EXERCISE DIRECTIONS
Using the listing below, set down each line from the line containing "з питань медіаспівпраці" through the line containing "All Rights Reserved.", both ends included, exactly and with nothing added.

EXERCISE DATA
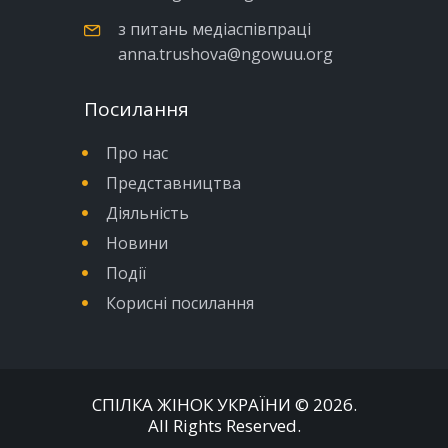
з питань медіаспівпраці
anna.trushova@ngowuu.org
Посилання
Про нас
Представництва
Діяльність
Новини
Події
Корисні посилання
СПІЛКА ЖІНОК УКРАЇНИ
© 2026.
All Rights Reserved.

==

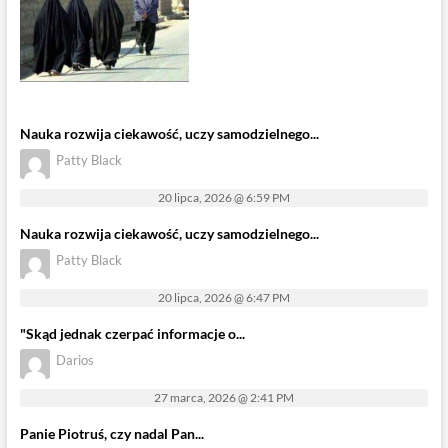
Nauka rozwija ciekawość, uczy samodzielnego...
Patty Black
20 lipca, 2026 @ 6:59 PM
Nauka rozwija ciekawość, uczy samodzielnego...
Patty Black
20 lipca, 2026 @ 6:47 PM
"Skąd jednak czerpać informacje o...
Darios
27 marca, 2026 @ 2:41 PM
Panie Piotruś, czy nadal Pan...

OUTPUT FOR THIS EXERCISE
з питань медіаспівпраці
anna.trushova@ngowuu.org
Посилання
Про нас
Представництва
Діяльність
Новини
Події
Корисні посилання
СПІЛКА ЖІНОК УКРАЇНИ
© 2026.
All Rights Reserved.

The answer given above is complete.